To illustrate this, let’s look at a couple of examples.
If the entire Finance Department were to move from the CLL to another building (maybe even to an underutilized school building), we would not say that the general administrative cost had decreased. However, the administration would be correct in saying the employee costs associated with the “downtown CLL building” had gone down. There is a big difference between the two.
Conversely, take the example of a specialist teacher that has responsibilities in multiple schools and spends most of their time in the field. Let’s say that this teacher was transferred to a desk at the CLL because it was more efficient to be there. While it would be correct to say that the employee cost of the CLL building had gone up, the fact of the matter is that the cost of general and administrative functions had not changed by a dime.
My suggestion is that when you are addressing this issue, use the term “centralized school and general administration costs” and avoid the “downtown office” euphemism. By changing how you ask the question, the issue of where the desk is located is taken out of the equation and places the focus on the number of administrative personnel across the district.
The charts below present the answers that are important to the discussion.
The staffing increases have already been the subject of prior posts (see here and here). The chart at the bottom shows the salary for these departments after adjusting FY14 for the Vacancy Management savings that never occurred as there was no mechanism to track it. After making this adjustment you can see that average salaries have essentially stayed the same. However, salaries in total are up by 4.0% due to the staffing additions.

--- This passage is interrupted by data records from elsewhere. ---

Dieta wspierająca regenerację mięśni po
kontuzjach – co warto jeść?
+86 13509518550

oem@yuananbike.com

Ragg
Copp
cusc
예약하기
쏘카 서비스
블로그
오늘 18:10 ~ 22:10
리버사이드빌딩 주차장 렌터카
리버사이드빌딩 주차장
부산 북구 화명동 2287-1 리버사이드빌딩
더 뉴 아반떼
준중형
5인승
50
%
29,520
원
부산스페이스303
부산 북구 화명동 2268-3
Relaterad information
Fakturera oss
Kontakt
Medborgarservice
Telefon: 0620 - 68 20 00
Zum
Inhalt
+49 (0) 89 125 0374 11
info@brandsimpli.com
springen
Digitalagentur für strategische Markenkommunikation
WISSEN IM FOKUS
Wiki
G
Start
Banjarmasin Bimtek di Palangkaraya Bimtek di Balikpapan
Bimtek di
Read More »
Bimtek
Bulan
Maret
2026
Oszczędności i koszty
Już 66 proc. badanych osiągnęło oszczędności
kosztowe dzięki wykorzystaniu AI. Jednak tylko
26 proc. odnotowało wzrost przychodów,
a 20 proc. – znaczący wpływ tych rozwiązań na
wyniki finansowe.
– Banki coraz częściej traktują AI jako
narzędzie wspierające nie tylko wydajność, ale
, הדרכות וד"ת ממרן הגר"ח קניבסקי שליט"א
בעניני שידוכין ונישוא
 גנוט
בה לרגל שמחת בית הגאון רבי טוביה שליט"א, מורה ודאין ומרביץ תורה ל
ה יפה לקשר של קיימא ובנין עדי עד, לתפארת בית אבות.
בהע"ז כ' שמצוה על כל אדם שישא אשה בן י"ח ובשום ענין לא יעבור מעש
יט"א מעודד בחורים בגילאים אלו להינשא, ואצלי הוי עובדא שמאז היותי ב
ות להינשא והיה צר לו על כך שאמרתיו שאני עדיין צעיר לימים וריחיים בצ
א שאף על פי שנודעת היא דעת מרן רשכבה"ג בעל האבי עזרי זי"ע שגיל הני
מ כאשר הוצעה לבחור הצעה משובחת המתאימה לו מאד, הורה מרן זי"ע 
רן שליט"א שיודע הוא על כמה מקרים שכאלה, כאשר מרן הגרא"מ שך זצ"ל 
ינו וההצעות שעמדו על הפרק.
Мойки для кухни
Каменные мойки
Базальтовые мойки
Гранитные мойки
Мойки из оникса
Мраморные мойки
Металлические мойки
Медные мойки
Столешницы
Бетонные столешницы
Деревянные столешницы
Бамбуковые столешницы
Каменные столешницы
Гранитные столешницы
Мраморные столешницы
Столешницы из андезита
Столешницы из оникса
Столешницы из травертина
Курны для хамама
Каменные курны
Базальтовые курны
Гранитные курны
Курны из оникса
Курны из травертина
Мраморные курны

I think it is interesting to note that only one department continues to work to drive costs down and become more efficient. Finance has consistently worked to reduce staffing cost for the last several years and did so again this year. Over the last two years, Finance has reduced staffing by 4.2%.
If the other administrative departments had followed their lead, instead of increasing by 13 in FY15, the personnel would have been reduced by 15 positions from FY13 levels to 330. In other words, if the staffing had simply remained at FY13 levels, the total would have been 345 – with efficiency improvements, the staff should have been brought down to 330.
Given that these incremental administrative staff cost $3.2 million for salaries and benefits, my sense is that a better use could have been easily found for these resources.
As the discussion on average class sizes begins to heat up over the next several weeks, remember the $3.2 million number as the “unacceptably high cost” of reducing class sizes is discussed. The same goes for “there is not another dime in administration costs that can be cut”.